IMF senior representative in SA Axel Schimmelpfennig said on Wednesday that incoming data and developments since the April growth projections had been weaker than anticipated.
“Later this month the IMF will release its July world economic outlook update and I would expect that we will revise down South Africa’s growth outlook for 2014, in line with other observers,” he said.
South Africa’s challenges are both home-grown and globally inspired. Strikes and power outages are contributing to low output, while a sluggish pace of recovery in the global economy prevents a strong pick-up in export volumes.
Higher global economic growth and demand would benefit local exports, although South Africa might have to wait longer for this. IMF MD Christine Lagarde warned recently that global growth could underperform for a while longer.
A strike at platinum mines — the longest the country has seen — ended towards the end of last month and was the main factor behind faltering economic growth in the first half of the year.

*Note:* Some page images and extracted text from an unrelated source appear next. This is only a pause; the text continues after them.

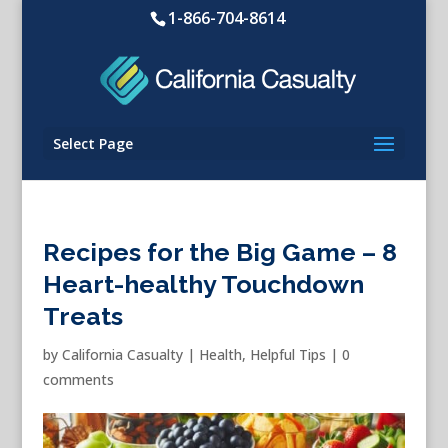
1-866-704-8614
Select Page
Recipes for the Big Game – 8
Heart-healthy Touchdown
Treats
by
California Casualty
|
Health
,
Helpful Tips
|
0
comments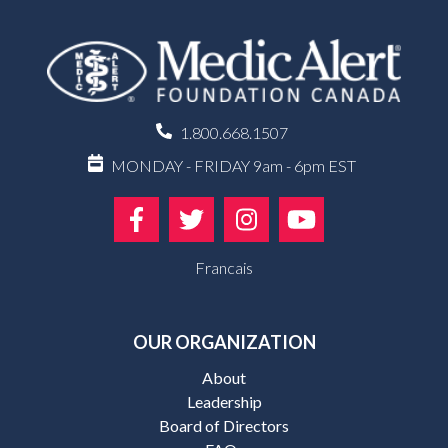
1.800.668.1507
MONDAY - FRIDAY 9am - 6pm EST
Francais
OUR ORGANIZATION
About
Leadership
Board of Directors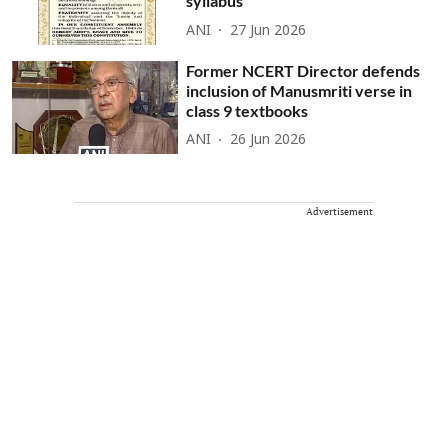
syllabus
ANI
27 Jun 2026
Former NCERT Director defends
inclusion of Manusmriti verse in
class 9 textbooks
ANI
26 Jun 2026
Advertisement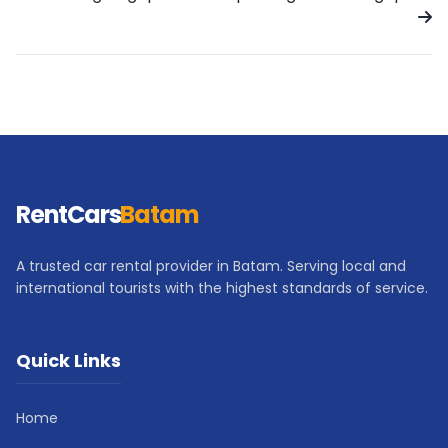
RentCars
Batam
A trusted car rental provider in Batam. Serving local and
international tourists with the highest standards of service.
Quick Links
Home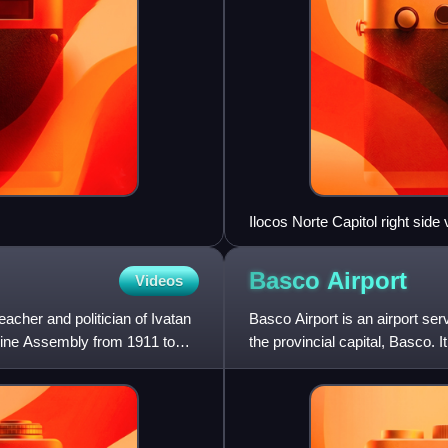
Ilocos Norte Capitol right side
Basco
Airport
Videos
acher and politician of Ivatan
Basco Airport is an airport serv
ippine Assembly from 1911 to
the provincial capital, Basco. I
Itbaya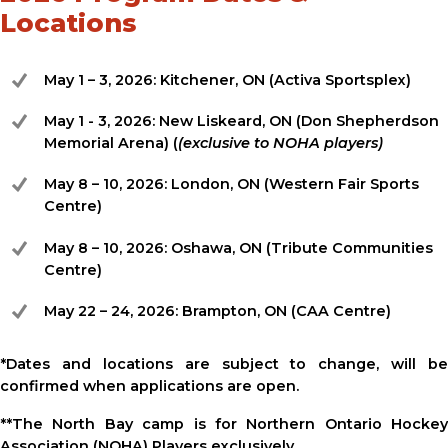
Locations
May 1 – 3, 2026: Kitchener, ON (Activa Sportsplex)
May 1 - 3, 2026: New Liskeard, ON (Don Shepherdson
Memorial Arena) (
(exclusive to NOHA players)
May 8 – 10, 2026: London, ON (Western Fair Sports
Centre)
May 8 – 10, 2026: Oshawa, ON (Tribute Communities
Centre)
May 22 – 24, 2026: Brampton, ON (CAA Centre)
*Dates and locations are subject to change, will be
confirmed when applications are open.
**The North Bay camp is for Northern Ontario Hockey
Association (NOHA) Players exclusively.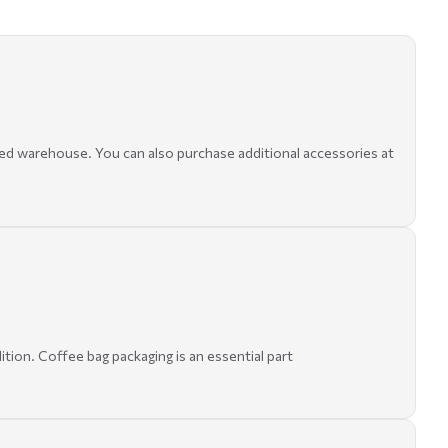
ed warehouse. You can also purchase additional accessories at
ition. Coffee bag packaging is an essential part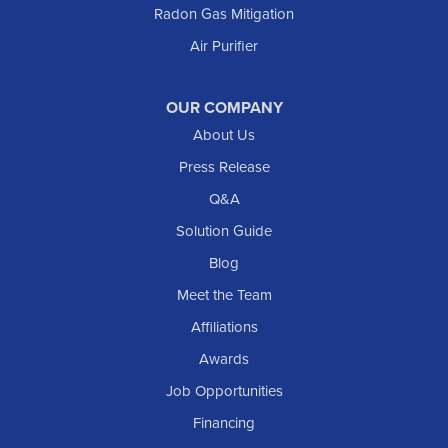
Radon Gas Mitigation
Air Purifier
OUR COMPANY
About Us
Press Release
Q&A
Solution Guide
Blog
Meet the Team
Affiliations
Awards
Job Opportunities
Financing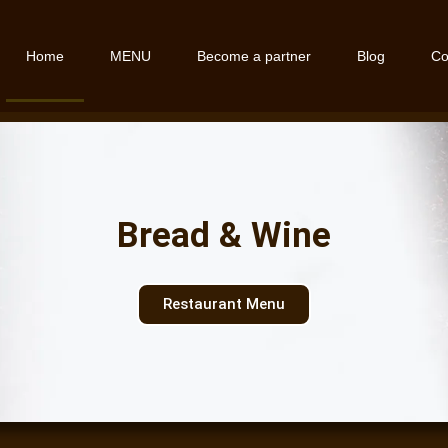
Home
MENU
Become a partner
Blog
Co
Bread & Wine
Restaurant Menu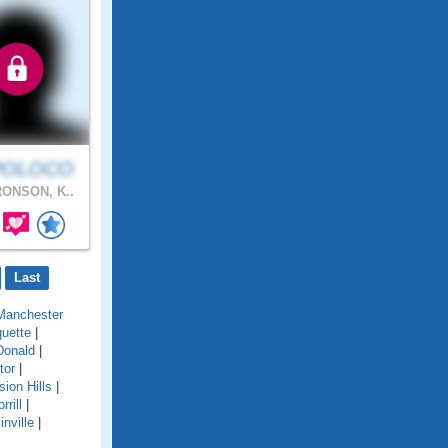
POLOCO
ONSON, K..
Last
Manchester
uette
|
onald
|
tor
|
sion Hills
|
rrill
|
inville
|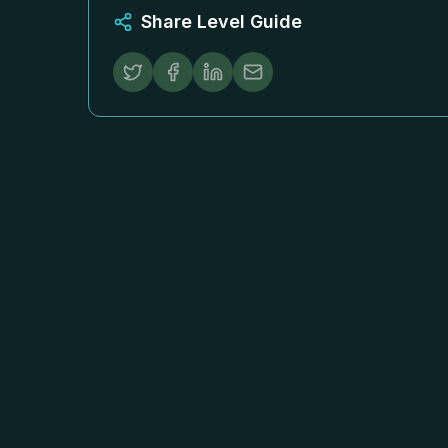
Share Level Guide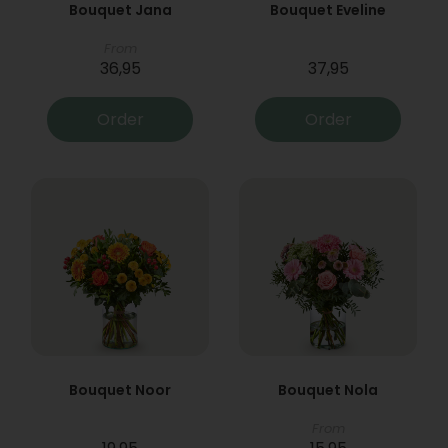
Bouquet Jana
Bouquet Eveline
From
36,95
37,95
Order
Order
Bouquet Noor
Bouquet Nola
From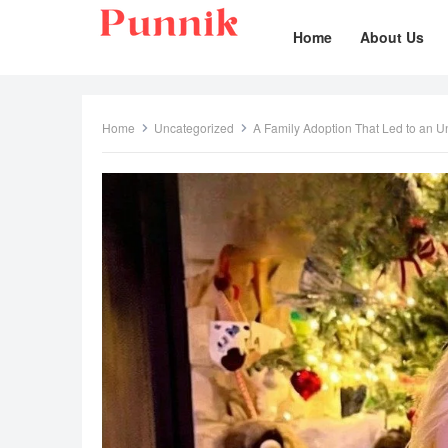
Home
About Us
Home
Uncategorized
A Family Adoption That Led to an 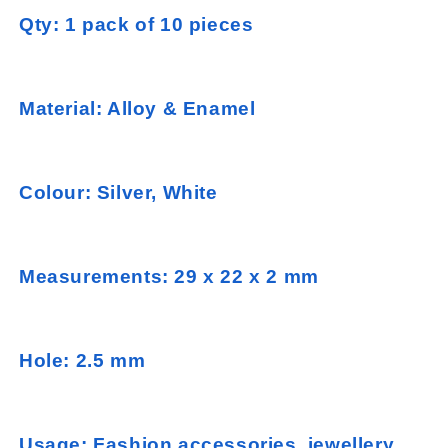
Qty: 1 pack of 10 pieces
Material: Alloy & Enamel
Colour: Silver, White
Measurements: 29 x 22 x 2 mm
Hole: 2.5 mm
Usage: Fashion accessories, jewellery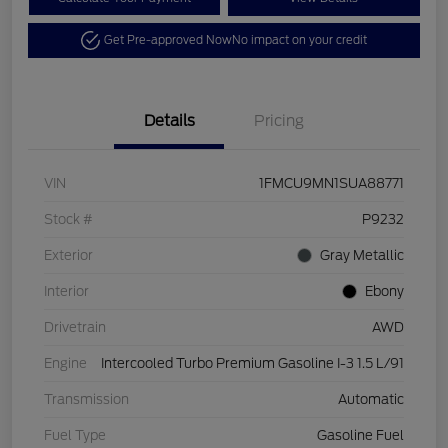
Get Pre-approved Now
No impact on your credit
Details
Pricing
VIN
1FMCU9MN1SUA88771
Stock #
P9232
Exterior
Gray Metallic
Interior
Ebony
Drivetrain
AWD
Engine
Intercooled Turbo Premium Gasoline I-3 1.5 L/91
Transmission
Automatic
Fuel Type
Gasoline Fuel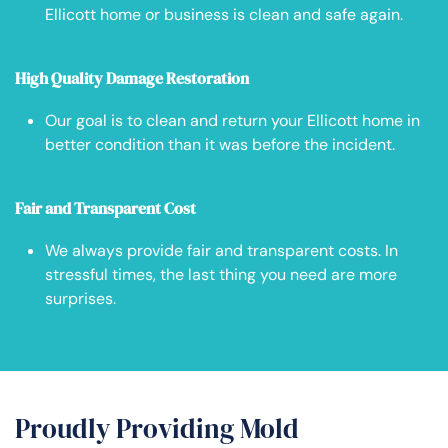
Ellicott home or business is clean and safe again.
High Quality Damage Restoration
Our goal is to clean and return your Ellicott home in
better condition than it was before the incident.
Fair and Transparent Cost
We always provide fair and transparent costs. In
stressful times, the last thing you need are more
surprises.
Proudly Providing Mold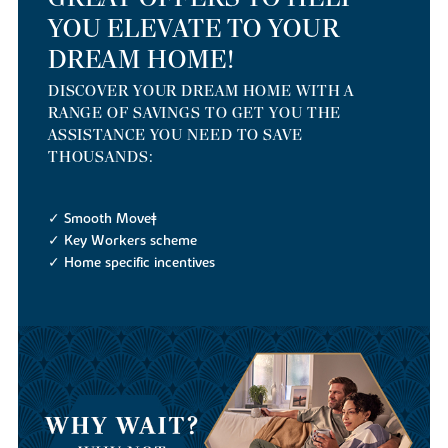
YOU ELEVATE TO YOUR
DREAM HOME!
DISCOVER YOUR DREAM HOME WITH A
RANGE OF SAVINGS TO GET YOU THE
ASSISTANCE YOU NEED TO SAVE
THOUSANDS:
✓ Smooth Move‡
✓ Key Workers scheme
✓ Home specific incentives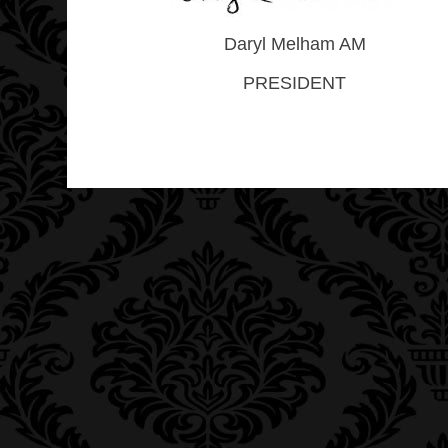
Daryl Melham AM
PRESIDENT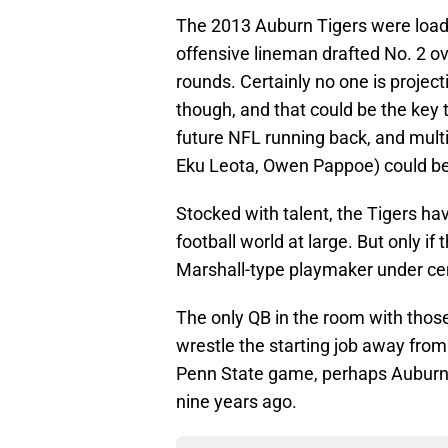
The 2013 Auburn Tigers were loaded
offensive lineman drafted No. 2 ove
rounds. Certainly no one is projecti
though, and that could be the key t
future NFL running back, and multi
Eku Leota, Owen Pappoe) could be 
Stocked with talent, the Tigers ha
football world at large. But only if
Marshall-type playmaker under ce
The only QB in the room with those 
wrestle the starting job away from
Penn State game, perhaps Auburn f
nine years ago.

HSBC SA economist David Faulkner said on Wednesday that a rebound in economic growth was “far from assured”, even though the strike had been resolved.
The Reserve Bank cut its economic growth forecast to 2.1% from 2.6%, which is slightly more optimistic than some projections.
Fitch changed its economic growth forecasts for this year to 1.7% from 2.8% last month, while S&P forecasts 1.9%.
Moody’s — which has South Africa’s economic growth forecast at 2.7% — warned this month that a new strike by 220,000 workers, mainly National Union of Metalworkers of SA members, in the steel and engineering sector would prolong the weak growth cycle.
Last month the World Bank revised its economic growth outlook to 2% from 2.7% over concerns similar to those of the IMF, including tight monetary policy.
Finance Minister Nhlanhla Nene is also expected to revise the Treasury’s 2.7% growth forecast in October. Mr Nene was reported as saying last month that the economy may reach 2% growth.
Investec chief economist Annabel Bishop said the bank was in the process of revising forecasts down from 2.2% to about 1.9%.
South Africa’s growth momentum has slowed in recent years, from 3.6% in 2011 to 2.5% in 2012, and to 1.9% last year. The responsibility of creating jobs has primarily been led by the government, with private-sector employment lacklustre and growing calls for this to change.
“South Africa needs high and inclusive private sector-led growth to foster job creation and reduce income inequality,” Mr Schimmelpfennig said. He said reforms proposed in South Africa’s National Development Plan and “critical reforms to product and labour markets” would help the private sector contribute to economic activity.
Ms Bishop said South Africa’s economic growth would remain anaemic until private-sector investment and employment increased, which required the government to improve the ease of doing business. She said the Promotion and Protection of Investment Bill and the Expropriation Bill should be “cancelled” to instil confidence in the future of property rights.
Prolonged and violent strikes had to be “outlawed”, to protect economic growth and those who wished to work, Ms Bishop said.